Top of THE RECORDS

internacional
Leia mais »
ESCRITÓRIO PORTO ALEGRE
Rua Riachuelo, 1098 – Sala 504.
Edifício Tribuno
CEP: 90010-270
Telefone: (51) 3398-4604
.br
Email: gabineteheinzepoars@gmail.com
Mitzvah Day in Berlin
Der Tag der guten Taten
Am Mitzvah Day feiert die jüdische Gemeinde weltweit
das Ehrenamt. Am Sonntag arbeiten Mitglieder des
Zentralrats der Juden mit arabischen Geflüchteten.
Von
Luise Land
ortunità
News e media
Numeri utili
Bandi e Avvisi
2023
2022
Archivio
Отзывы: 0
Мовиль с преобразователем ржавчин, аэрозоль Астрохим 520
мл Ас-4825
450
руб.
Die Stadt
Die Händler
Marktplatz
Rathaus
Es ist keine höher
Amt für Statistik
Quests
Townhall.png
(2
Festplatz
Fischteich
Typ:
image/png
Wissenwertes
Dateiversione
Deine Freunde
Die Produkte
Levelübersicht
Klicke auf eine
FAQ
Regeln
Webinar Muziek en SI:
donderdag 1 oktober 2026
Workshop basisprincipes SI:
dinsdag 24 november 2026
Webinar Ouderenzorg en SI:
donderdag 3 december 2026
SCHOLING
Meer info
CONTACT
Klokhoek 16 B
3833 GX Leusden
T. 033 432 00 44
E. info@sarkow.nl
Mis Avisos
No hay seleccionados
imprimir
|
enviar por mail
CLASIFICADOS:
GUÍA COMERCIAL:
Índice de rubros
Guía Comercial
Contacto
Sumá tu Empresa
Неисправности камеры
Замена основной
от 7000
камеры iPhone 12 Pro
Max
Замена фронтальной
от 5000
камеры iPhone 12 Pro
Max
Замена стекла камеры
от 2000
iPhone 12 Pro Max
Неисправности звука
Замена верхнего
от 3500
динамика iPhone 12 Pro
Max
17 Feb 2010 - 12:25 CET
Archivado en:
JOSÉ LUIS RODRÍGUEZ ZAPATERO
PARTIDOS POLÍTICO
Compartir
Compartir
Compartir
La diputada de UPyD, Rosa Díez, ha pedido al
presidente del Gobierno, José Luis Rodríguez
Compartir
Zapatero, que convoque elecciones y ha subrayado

Bottom of THE RECORDS

AIM OF THE EXERCISE
Set down the whole listing again. Keep every word as it is.

SOLUTION FOR THIS PROBLEM
internacional
Leia mais »
ESCRITÓRIO PORTO ALEGRE
Rua Riachuelo, 1098 – Sala 504.
Edifício Tribuno
CEP: 90010-270
Telefone: (51) 3398-4604
.br
Email: gabineteheinzepoars@gmail.com
Mitzvah Day in Berlin
Der Tag der guten Taten
Am Mitzvah Day feiert die jüdische Gemeinde weltweit
das Ehrenamt. Am Sonntag arbeiten Mitglieder des
Zentralrats der Juden mit arabischen Geflüchteten.
Von
Luise Land
ortunità
News e media
Numeri utili
Bandi e Avvisi
2023
2022
Archivio
Отзывы: 0
Мовиль с преобразователем ржавчин, аэрозоль Астрохим 520
мл Ас-4825
450
руб.
Die Stadt
Die Händler
Marktplatz
Rathaus
Es ist keine höher
Amt für Statistik
Quests
Townhall.png
(2
Festplatz
Fischteich
Typ:
image/png
Wissenwertes
Dateiversione
Deine Freunde
Die Produkte
Levelübersicht
Klicke auf eine
FAQ
Regeln
Webinar Muziek en SI:
donderdag 1 oktober 2026
Workshop basisprincipes SI:
dinsdag 24 november 2026
Webinar Ouderenzorg en SI:
donderdag 3 december 2026
SCHOLING
Meer info
CONTACT
Klokhoek 16 B
3833 GX Leusden
T. 033 432 00 44
E. info@sarkow.nl
Mis Avisos
No hay seleccionados
imprimir
|
enviar por mail
CLASIFICADOS:
GUÍA COMERCIAL:
Índice de rubros
Guía Comercial
Contacto
Sumá tu Empresa
Неисправности камеры
Замена основной
от 7000
камеры iPhone 12 Pro
Max
Замена фронтальной
от 5000
камеры iPhone 12 Pro
Max
Замена стекла камеры
от 2000
iPhone 12 Pro Max
Неисправности звука
Замена верхнего
от 3500
динамика iPhone 12 Pro
Max
17 Feb 2010 - 12:25 CET
Archivado en:
JOSÉ LUIS RODRÍGUEZ ZAPATERO
PARTIDOS POLÍTICO
Compartir
Compartir
Compartir
La diputada de UPyD, Rosa Díez, ha pedido al
presidente del Gobierno, José Luis Rodríguez
Compartir
Zapatero, que convoque elecciones y ha subrayado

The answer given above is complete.